* _What the task requires_
All of the data below should be written out again exactly.

═══ Data extracts ═══

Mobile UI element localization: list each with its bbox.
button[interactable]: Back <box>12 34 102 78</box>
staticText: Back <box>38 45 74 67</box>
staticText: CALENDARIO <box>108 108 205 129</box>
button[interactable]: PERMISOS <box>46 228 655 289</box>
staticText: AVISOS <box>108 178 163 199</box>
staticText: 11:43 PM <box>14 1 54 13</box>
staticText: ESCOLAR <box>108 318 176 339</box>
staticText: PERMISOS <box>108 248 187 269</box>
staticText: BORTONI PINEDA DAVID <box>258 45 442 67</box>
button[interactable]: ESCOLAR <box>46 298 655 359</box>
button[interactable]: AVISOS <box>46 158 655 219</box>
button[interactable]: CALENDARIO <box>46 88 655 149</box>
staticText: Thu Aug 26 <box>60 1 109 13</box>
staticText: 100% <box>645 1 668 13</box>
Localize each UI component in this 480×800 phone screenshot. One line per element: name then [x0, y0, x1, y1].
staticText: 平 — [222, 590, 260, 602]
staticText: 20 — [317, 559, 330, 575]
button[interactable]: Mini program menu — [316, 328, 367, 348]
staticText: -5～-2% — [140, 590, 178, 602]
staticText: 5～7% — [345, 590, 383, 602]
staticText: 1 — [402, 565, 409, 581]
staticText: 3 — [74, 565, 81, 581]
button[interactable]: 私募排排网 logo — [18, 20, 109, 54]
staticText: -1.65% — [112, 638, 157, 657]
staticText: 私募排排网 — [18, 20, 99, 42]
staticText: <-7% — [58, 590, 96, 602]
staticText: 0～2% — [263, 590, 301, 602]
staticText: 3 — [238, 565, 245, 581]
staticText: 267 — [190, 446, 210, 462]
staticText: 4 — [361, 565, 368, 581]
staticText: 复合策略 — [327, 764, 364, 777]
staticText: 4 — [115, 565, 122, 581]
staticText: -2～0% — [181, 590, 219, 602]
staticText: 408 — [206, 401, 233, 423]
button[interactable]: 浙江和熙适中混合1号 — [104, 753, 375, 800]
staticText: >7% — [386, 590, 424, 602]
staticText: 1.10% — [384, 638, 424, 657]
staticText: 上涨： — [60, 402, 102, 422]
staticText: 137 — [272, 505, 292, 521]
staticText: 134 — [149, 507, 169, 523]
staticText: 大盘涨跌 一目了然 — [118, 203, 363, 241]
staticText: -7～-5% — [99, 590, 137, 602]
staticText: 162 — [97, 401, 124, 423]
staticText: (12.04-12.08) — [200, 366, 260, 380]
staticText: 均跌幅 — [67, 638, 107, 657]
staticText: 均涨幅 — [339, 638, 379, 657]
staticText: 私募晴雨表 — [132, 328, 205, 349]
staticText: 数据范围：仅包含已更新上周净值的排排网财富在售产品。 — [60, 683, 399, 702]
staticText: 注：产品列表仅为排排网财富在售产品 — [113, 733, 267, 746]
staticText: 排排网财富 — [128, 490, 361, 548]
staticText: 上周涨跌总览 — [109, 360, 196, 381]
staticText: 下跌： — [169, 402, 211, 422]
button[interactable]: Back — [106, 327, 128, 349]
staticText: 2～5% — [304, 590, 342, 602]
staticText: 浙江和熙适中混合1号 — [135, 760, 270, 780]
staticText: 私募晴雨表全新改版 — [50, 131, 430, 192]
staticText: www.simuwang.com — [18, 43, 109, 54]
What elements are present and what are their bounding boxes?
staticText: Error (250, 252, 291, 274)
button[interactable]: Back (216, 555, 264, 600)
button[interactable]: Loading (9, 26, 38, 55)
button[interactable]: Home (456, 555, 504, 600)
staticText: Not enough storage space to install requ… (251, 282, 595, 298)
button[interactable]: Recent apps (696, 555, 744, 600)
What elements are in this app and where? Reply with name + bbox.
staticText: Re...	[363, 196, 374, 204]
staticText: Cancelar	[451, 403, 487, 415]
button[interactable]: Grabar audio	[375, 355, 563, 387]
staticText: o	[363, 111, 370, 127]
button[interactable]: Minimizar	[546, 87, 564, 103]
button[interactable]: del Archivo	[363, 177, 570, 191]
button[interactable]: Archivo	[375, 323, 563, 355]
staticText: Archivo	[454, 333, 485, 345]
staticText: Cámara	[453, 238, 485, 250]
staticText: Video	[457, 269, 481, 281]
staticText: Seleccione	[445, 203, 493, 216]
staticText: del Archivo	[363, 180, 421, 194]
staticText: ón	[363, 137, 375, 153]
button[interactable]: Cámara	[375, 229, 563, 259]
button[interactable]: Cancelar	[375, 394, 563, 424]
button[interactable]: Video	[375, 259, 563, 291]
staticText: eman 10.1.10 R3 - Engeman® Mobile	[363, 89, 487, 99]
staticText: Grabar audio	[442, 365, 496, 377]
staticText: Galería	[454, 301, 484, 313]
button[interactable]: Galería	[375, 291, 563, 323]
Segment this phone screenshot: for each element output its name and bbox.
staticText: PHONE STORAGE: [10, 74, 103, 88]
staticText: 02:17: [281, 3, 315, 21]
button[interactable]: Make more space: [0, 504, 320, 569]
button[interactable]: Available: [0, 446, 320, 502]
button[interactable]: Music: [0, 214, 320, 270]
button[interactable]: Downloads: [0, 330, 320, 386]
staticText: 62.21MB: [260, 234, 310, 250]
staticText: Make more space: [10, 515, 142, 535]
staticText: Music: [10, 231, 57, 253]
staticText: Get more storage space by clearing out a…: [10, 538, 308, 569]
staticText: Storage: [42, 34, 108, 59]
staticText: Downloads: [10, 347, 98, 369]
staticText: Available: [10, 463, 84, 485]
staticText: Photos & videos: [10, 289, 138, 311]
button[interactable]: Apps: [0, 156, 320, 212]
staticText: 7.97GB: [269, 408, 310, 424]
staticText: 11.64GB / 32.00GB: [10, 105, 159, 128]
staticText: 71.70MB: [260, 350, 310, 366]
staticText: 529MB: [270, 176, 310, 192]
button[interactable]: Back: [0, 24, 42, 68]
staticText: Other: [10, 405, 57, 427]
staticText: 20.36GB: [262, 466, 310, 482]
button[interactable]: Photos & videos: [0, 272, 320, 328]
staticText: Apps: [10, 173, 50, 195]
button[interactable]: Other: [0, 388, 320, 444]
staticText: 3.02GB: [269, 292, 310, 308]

═══

* _Task response_
Mobile UI element localization: list each with its bbox.
button[interactable]: Back <box>12 34 102 78</box>
staticText: Back <box>38 45 74 67</box>
staticText: CALENDARIO <box>108 108 205 129</box>
button[interactable]: PERMISOS <box>46 228 655 289</box>
staticText: AVISOS <box>108 178 163 199</box>
staticText: 11:43 PM <box>14 1 54 13</box>
staticText: ESCOLAR <box>108 318 176 339</box>
staticText: PERMISOS <box>108 248 187 269</box>
staticText: BORTONI PINEDA DAVID <box>258 45 442 67</box>
button[interactable]: ESCOLAR <box>46 298 655 359</box>
button[interactable]: AVISOS <box>46 158 655 219</box>
button[interactable]: CALENDARIO <box>46 88 655 149</box>
staticText: Thu Aug 26 <box>60 1 109 13</box>
staticText: 100% <box>645 1 668 13</box>
Localize each UI component in this 480×800 phone screenshot. One line per element: name then [x0, y0, x1, y1].
staticText: 平 — [222, 590, 260, 602]
staticText: 20 — [317, 559, 330, 575]
button[interactable]: Mini program menu — [316, 328, 367, 348]
staticText: -5～-2% — [140, 590, 178, 602]
staticText: 5～7% — [345, 590, 383, 602]
staticText: 1 — [402, 565, 409, 581]
staticText: 3 — [74, 565, 81, 581]
button[interactable]: 私募排排网 logo — [18, 20, 109, 54]
staticText: -1.65% — [112, 638, 157, 657]
staticText: 私募排排网 — [18, 20, 99, 42]
staticText: <-7% — [58, 590, 96, 602]
staticText: 0～2% — [263, 590, 301, 602]
staticText: 3 — [238, 565, 245, 581]
staticText: 267 — [190, 446, 210, 462]
staticText: 4 — [361, 565, 368, 581]
staticText: 复合策略 — [327, 764, 364, 777]
staticText: 4 — [115, 565, 122, 581]
staticText: -2～0% — [181, 590, 219, 602]
staticText: 408 — [206, 401, 233, 423]
button[interactable]: 浙江和熙适中混合1号 — [104, 753, 375, 800]
staticText: >7% — [386, 590, 424, 602]
staticText: 1.10% — [384, 638, 424, 657]
staticText: 上涨： — [60, 402, 102, 422]
staticText: 137 — [272, 505, 292, 521]
staticText: 134 — [149, 507, 169, 523]
staticText: 大盘涨跌 一目了然 — [118, 203, 363, 241]
staticText: -7～-5% — [99, 590, 137, 602]
staticText: 162 — [97, 401, 124, 423]
staticText: (12.04-12.08) — [200, 366, 260, 380]
staticText: 均跌幅 — [67, 638, 107, 657]
staticText: 均涨幅 — [339, 638, 379, 657]
staticText: 私募晴雨表 — [132, 328, 205, 349]
staticText: 数据范围：仅包含已更新上周净值的排排网财富在售产品。 — [60, 683, 399, 702]
staticText: 注：产品列表仅为排排网财富在售产品 — [113, 733, 267, 746]
staticText: 排排网财富 — [128, 490, 361, 548]
staticText: 上周涨跌总览 — [109, 360, 196, 381]
staticText: 下跌： — [169, 402, 211, 422]
button[interactable]: Back — [106, 327, 128, 349]
staticText: 2～5% — [304, 590, 342, 602]
staticText: 浙江和熙适中混合1号 — [135, 760, 270, 780]
staticText: 私募晴雨表全新改版 — [50, 131, 430, 192]
staticText: www.simuwang.com — [18, 43, 109, 54]
What elements are present and what are their bounding boxes?
staticText: Error (250, 252, 291, 274)
button[interactable]: Back (216, 555, 264, 600)
button[interactable]: Loading (9, 26, 38, 55)
button[interactable]: Home (456, 555, 504, 600)
staticText: Not enough storage space to install requ… (251, 282, 595, 298)
button[interactable]: Recent apps (696, 555, 744, 600)
What elements are in this app and where? Reply with name + bbox.
staticText: Re...	[363, 196, 374, 204]
staticText: Cancelar	[451, 403, 487, 415]
button[interactable]: Grabar audio	[375, 355, 563, 387]
staticText: o	[363, 111, 370, 127]
button[interactable]: Minimizar	[546, 87, 564, 103]
button[interactable]: del Archivo	[363, 177, 570, 191]
button[interactable]: Archivo	[375, 323, 563, 355]
staticText: Archivo	[454, 333, 485, 345]
staticText: Cámara	[453, 238, 485, 250]
staticText: Video	[457, 269, 481, 281]
staticText: Seleccione	[445, 203, 493, 216]
staticText: del Archivo	[363, 180, 421, 194]
staticText: ón	[363, 137, 375, 153]
button[interactable]: Cámara	[375, 229, 563, 259]
button[interactable]: Cancelar	[375, 394, 563, 424]
button[interactable]: Video	[375, 259, 563, 291]
staticText: eman 10.1.10 R3 - Engeman® Mobile	[363, 89, 487, 99]
staticText: Grabar audio	[442, 365, 496, 377]
staticText: Galería	[454, 301, 484, 313]
button[interactable]: Galería	[375, 291, 563, 323]
Segment this phone screenshot: for each element output its name and bbox.
staticText: PHONE STORAGE: [10, 74, 103, 88]
staticText: 02:17: [281, 3, 315, 21]
button[interactable]: Make more space: [0, 504, 320, 569]
button[interactable]: Available: [0, 446, 320, 502]
button[interactable]: Music: [0, 214, 320, 270]
button[interactable]: Downloads: [0, 330, 320, 386]
staticText: 62.21MB: [260, 234, 310, 250]
staticText: Make more space: [10, 515, 142, 535]
staticText: Music: [10, 231, 57, 253]
staticText: Get more storage space by clearing out a…: [10, 538, 308, 569]
staticText: Storage: [42, 34, 108, 59]
staticText: Downloads: [10, 347, 98, 369]
staticText: Available: [10, 463, 84, 485]
staticText: Photos & videos: [10, 289, 138, 311]
button[interactable]: Apps: [0, 156, 320, 212]
staticText: 7.97GB: [269, 408, 310, 424]
staticText: 11.64GB / 32.00GB: [10, 105, 159, 128]
staticText: 71.70MB: [260, 350, 310, 366]
staticText: 529MB: [270, 176, 310, 192]
button[interactable]: Back: [0, 24, 42, 68]
staticText: Other: [10, 405, 57, 427]
staticText: 20.36GB: [262, 466, 310, 482]
button[interactable]: Photos & videos: [0, 272, 320, 328]
staticText: Apps: [10, 173, 50, 195]
button[interactable]: Other: [0, 388, 320, 444]
staticText: 3.02GB: [269, 292, 310, 308]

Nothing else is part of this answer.